Sunday, March 21, 2010

Movie/Music: MASH / Suicide is Painless


The TV version of M*A*S*H lasted 11 years whereas the actual Korean conflict went for 3.

As with many TV series, it came from a movie, also named M*A*S*H, which was released in 1970. At a time when the US (and Australia) were involved in the Viet Nam war, M*A*S*H was director Robert Altman’s comment on that war but set in Korea.

When the movie became TV fodder, it took with it from the movie Gary Burghoff as Radar and G Wood as General Hammond. Notably it also took the theme music, played during the opening credits of the TV series but this time without without lyrics.

The haunting song,"Suicide is Painless”, was sung in the movie by Ken Prymus during the suicide scene and is also used for the opening credits.

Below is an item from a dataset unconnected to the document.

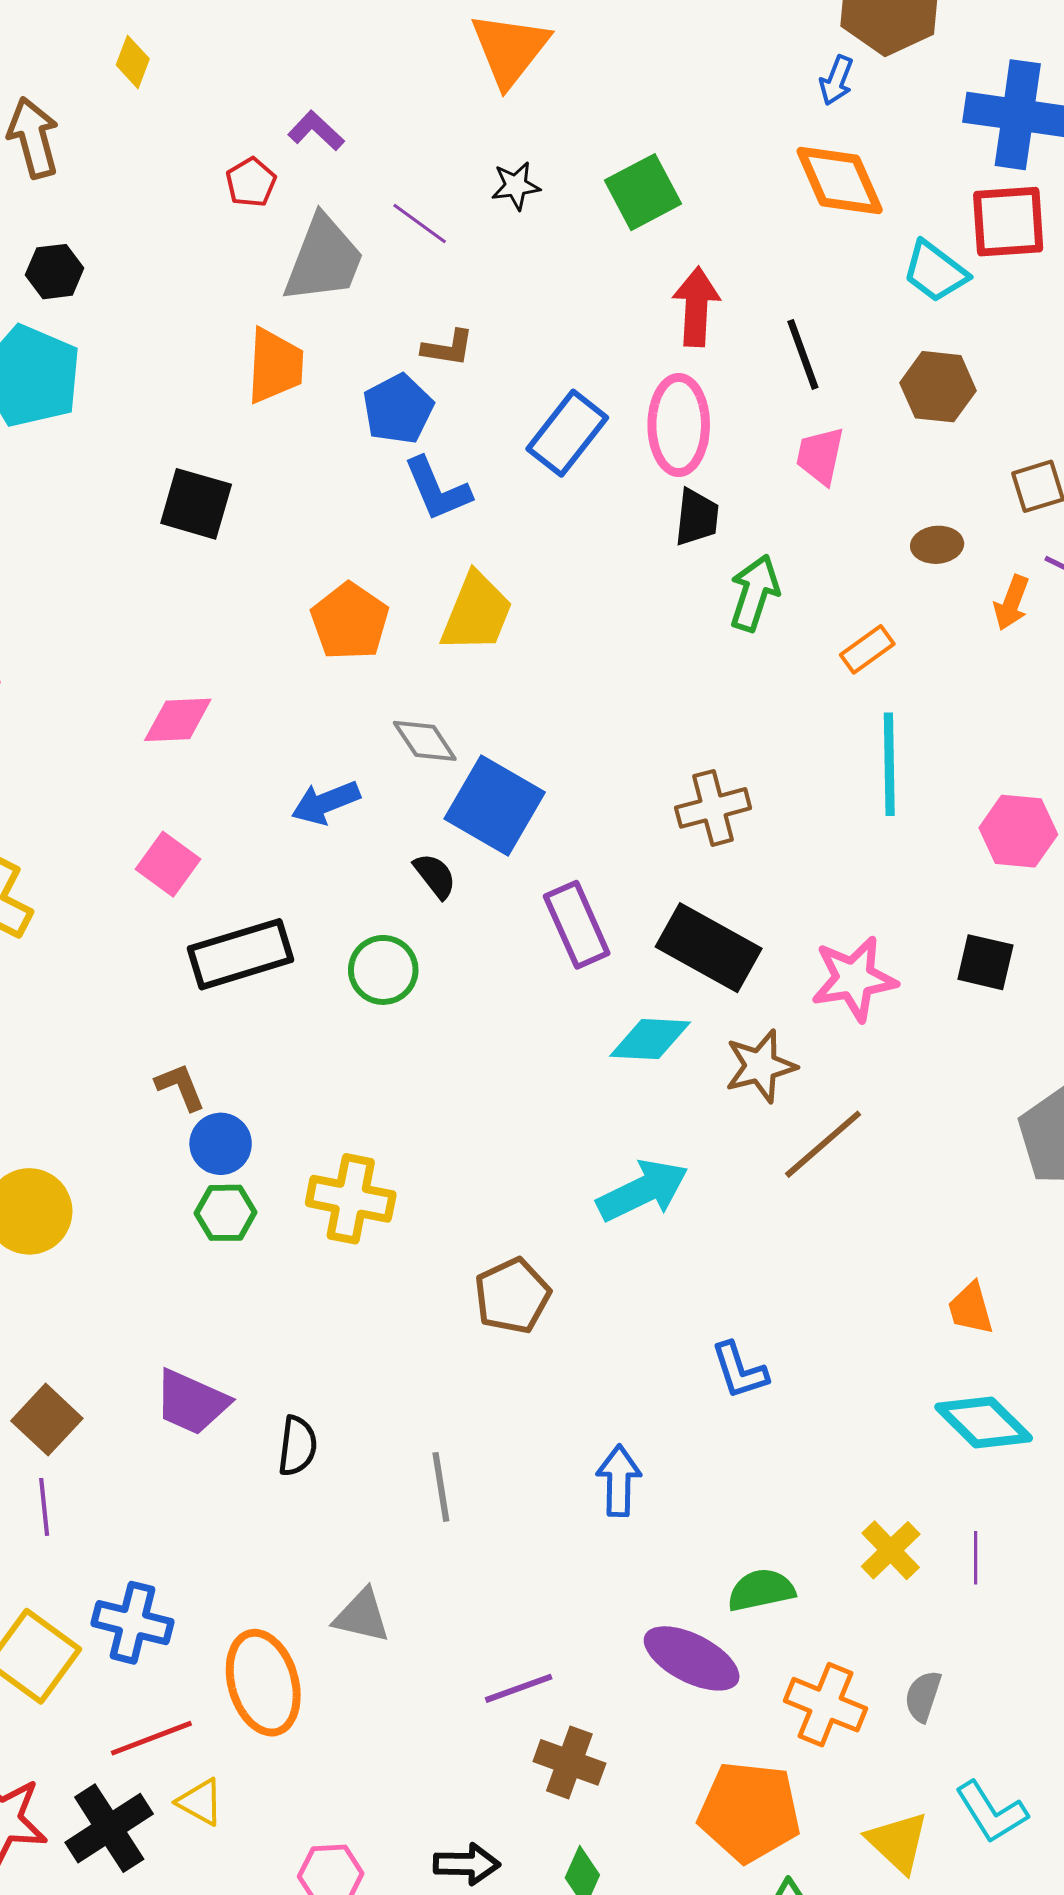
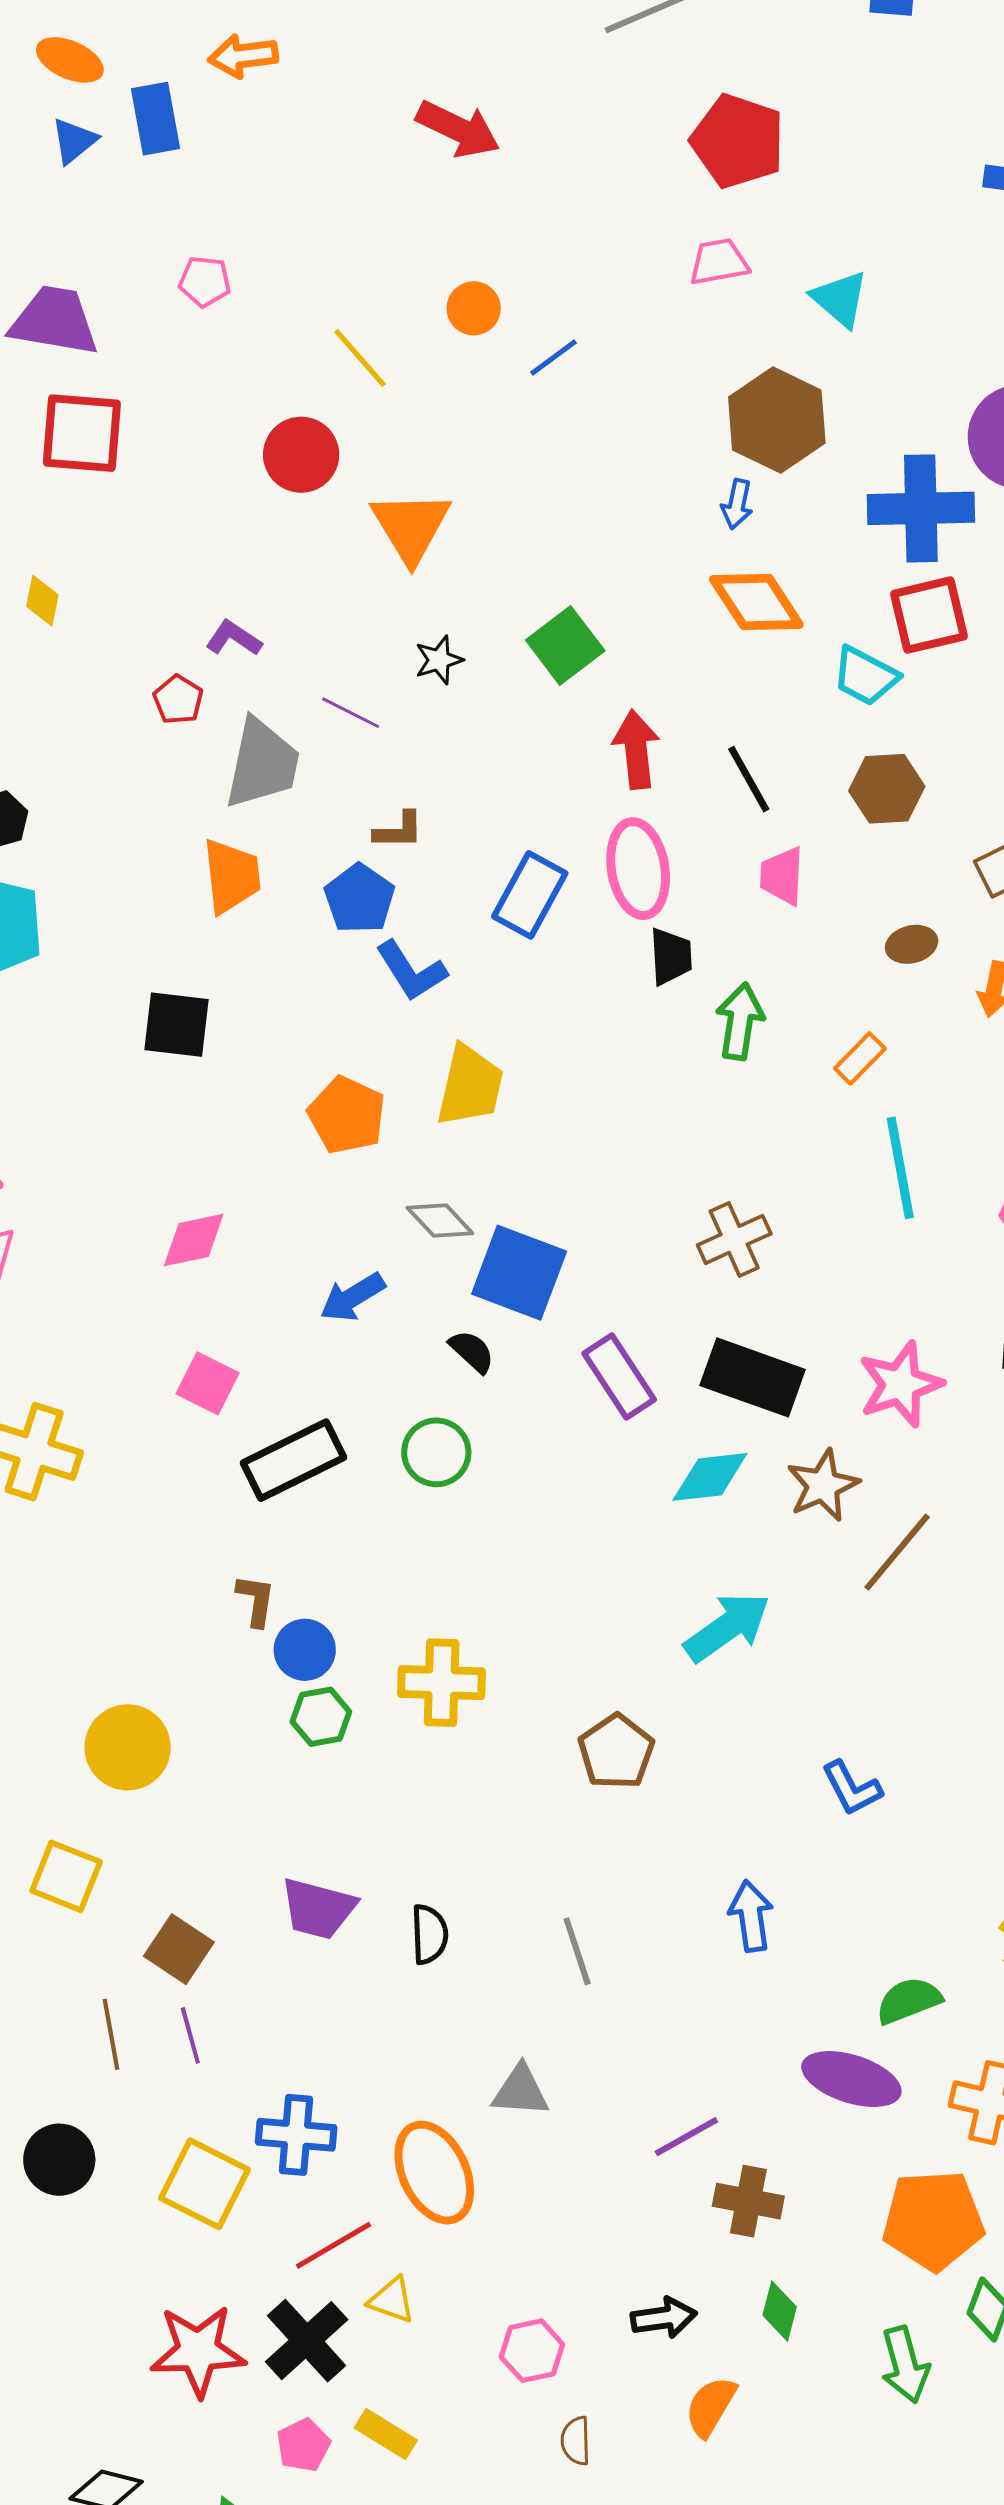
brown L-shape: (180, 1087) -> (256, 1600), turned 40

The suicide scene is a classic and one of the most memorable scenes from the movie. Walter Waldowski, commonly referred to as “Painless Pole” or just “Painless”, the MASH dentist, declares his intention to commit suicide after an episode of impotency. The rest pretend to go along with his plan and have a final dinner at which they wear their surgical gowns. Sitting at a long table, they mimic Da Vinci’s famous painting of the Last Supper. As each says goodbye, after he has taken the supposed fatal pill, Suicide is Painless is sung.

See and hear the scene and song at:

The lyrics are:

Through early morning fog I see
Visions of the things to be
The pains that are withheld for me
I realise and I can see...

That suicide is painless
It brings on many changes
And I can take or leave it if I please.

I try to find a way to make
All our little joys relate
Without that ever-present hate
But now I know that it's too late, and...

The game of life is hard to play
I'm gonna lose it anyway
The losing card I'll someday lay
So this is all I have to say.

The only way to win is cheat
And lay it down before I'm beat
And to another give my seat
For that's the only painless feat.

The sword of time will pierce our skins
It doesn't hurt when it begins
But as it works its way on in
The pain grows stronger...watch it grin, but...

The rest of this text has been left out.